## What is required
The copy you return should hold only the lines from the top of the data below through the line with "広告スポンサー募集 (505, 1020)", each duplicated exactly and with no pictures.

## Data items
= = = =

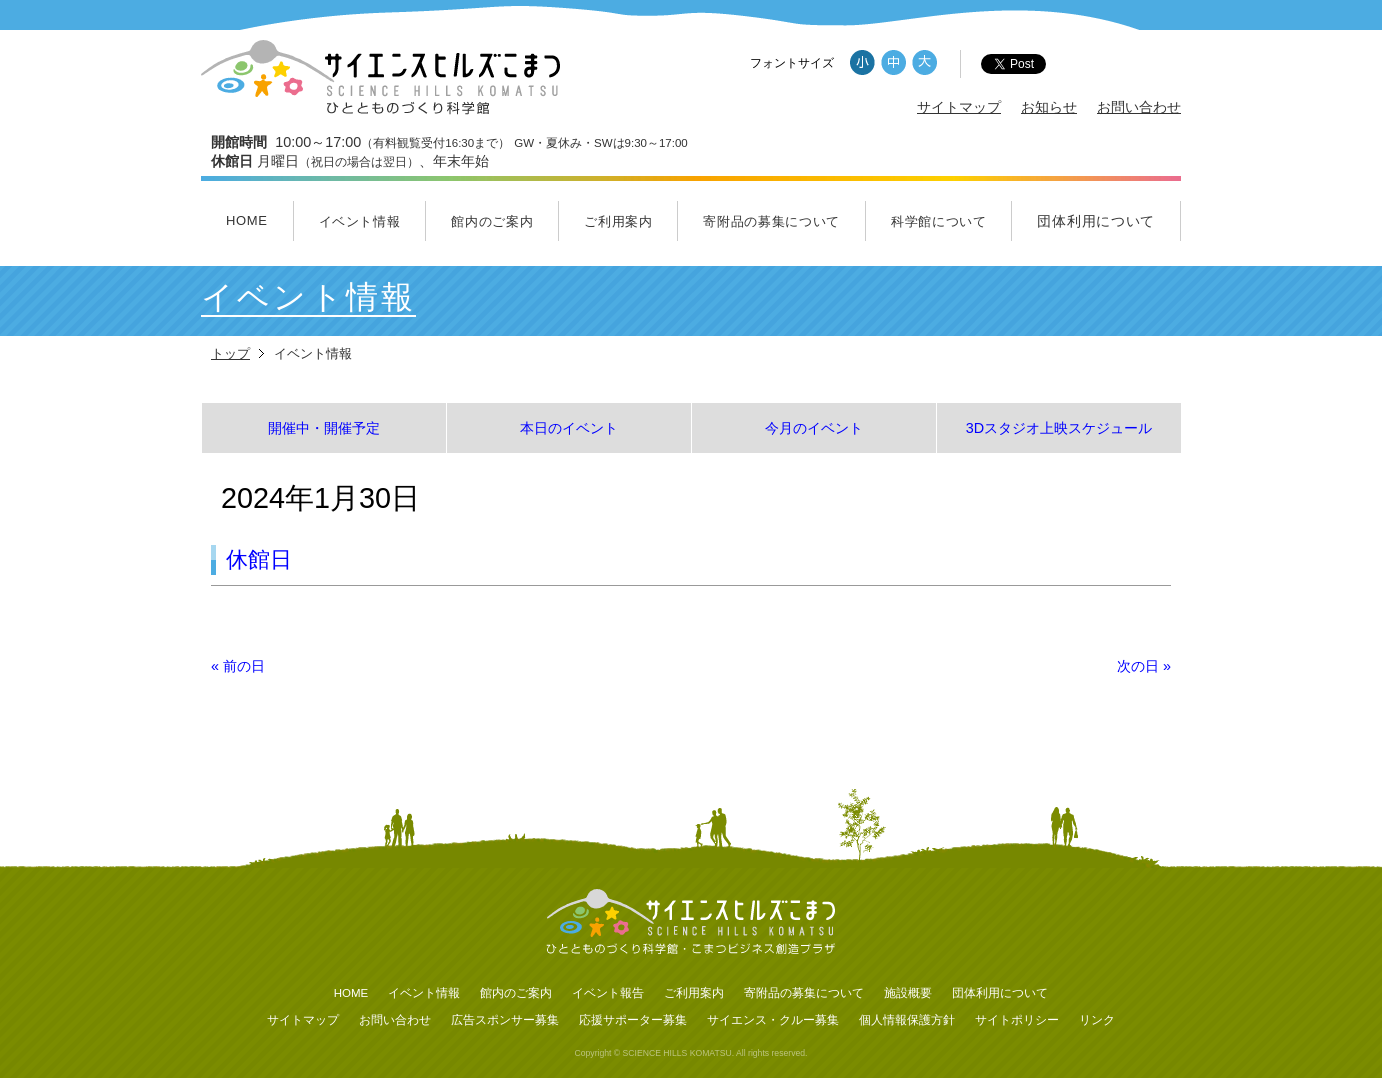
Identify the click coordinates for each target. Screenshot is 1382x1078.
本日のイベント (569, 428)
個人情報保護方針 (907, 1020)
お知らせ (1049, 107)
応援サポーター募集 (633, 1020)
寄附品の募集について (771, 221)
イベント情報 (360, 221)
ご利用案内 (618, 221)
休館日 (259, 559)
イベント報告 (608, 993)
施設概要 (908, 993)
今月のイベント (814, 428)
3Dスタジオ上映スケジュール (1059, 428)
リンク (1097, 1020)
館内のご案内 (492, 221)
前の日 (238, 666)
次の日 (1144, 666)
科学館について (939, 221)
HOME (247, 220)
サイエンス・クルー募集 (773, 1020)
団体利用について (1096, 221)
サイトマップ (959, 107)
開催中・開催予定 (324, 428)
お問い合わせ (1139, 107)
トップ (230, 353)
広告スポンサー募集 (505, 1020)
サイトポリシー (1017, 1020)
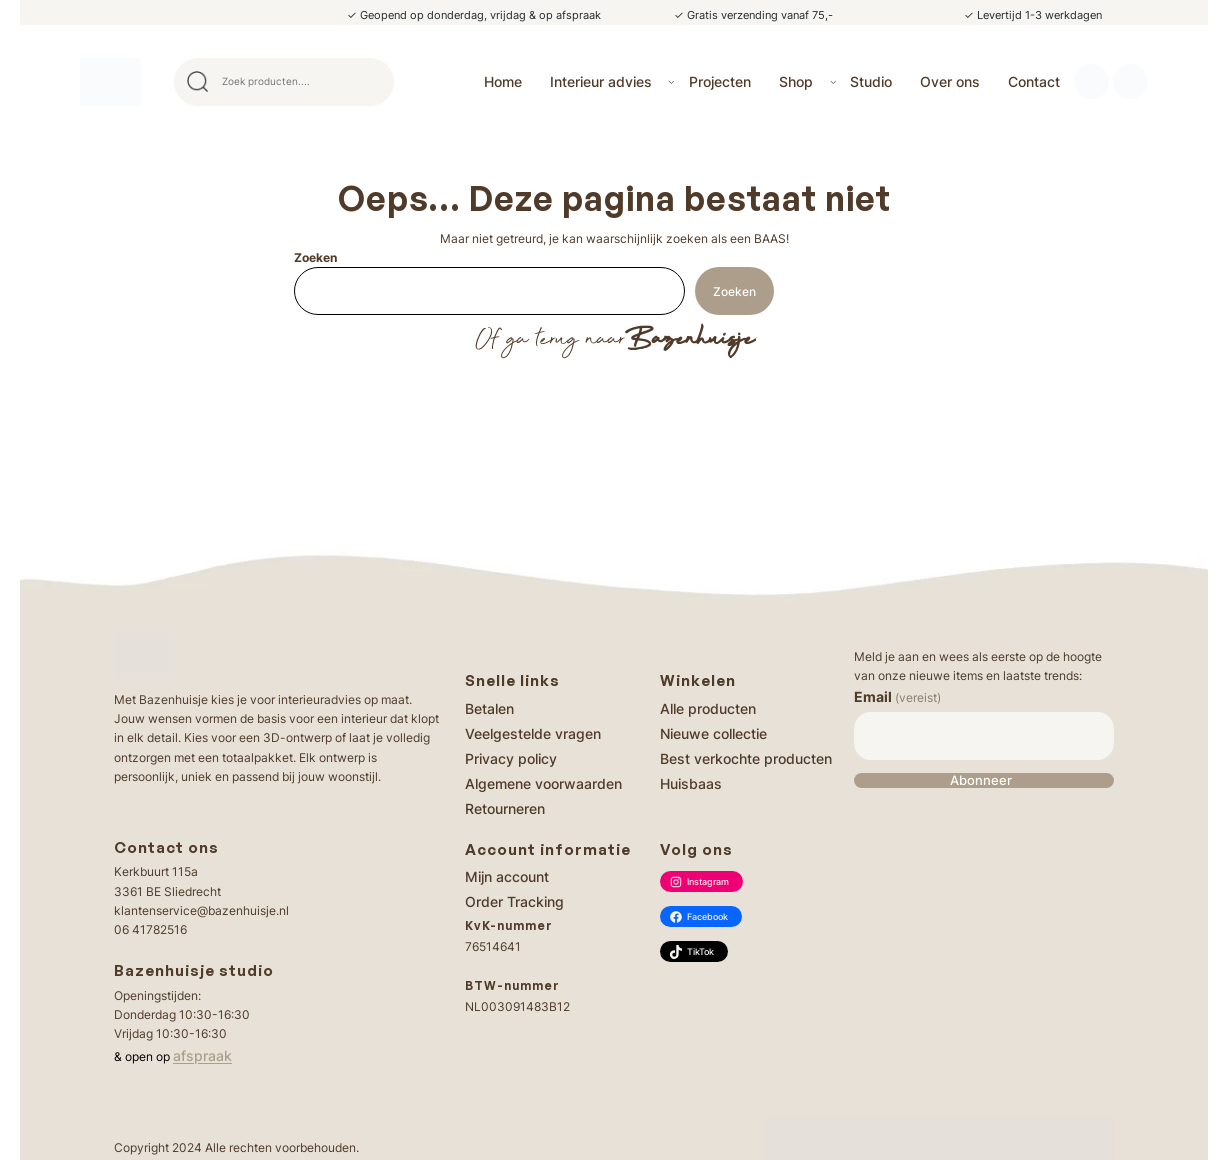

= = = =

## Exercise answer
Identify the click coordinates for each target. Screenshot is 1382x1078.
本日のイベント (569, 428)
個人情報保護方針 (907, 1020)
お知らせ (1049, 107)
応援サポーター募集 (633, 1020)
寄附品の募集について (771, 221)
イベント情報 (360, 221)
ご利用案内 (618, 221)
休館日 (259, 559)
イベント報告 (608, 993)
施設概要 (908, 993)
今月のイベント (814, 428)
3Dスタジオ上映スケジュール (1059, 428)
リンク (1097, 1020)
館内のご案内 (492, 221)
前の日 (238, 666)
次の日 (1144, 666)
科学館について (939, 221)
HOME (247, 220)
サイエンス・クルー募集 (773, 1020)
団体利用について (1096, 221)
サイトマップ (959, 107)
開催中・開催予定 (324, 428)
お問い合わせ (1139, 107)
トップ (230, 353)
広告スポンサー募集 (505, 1020)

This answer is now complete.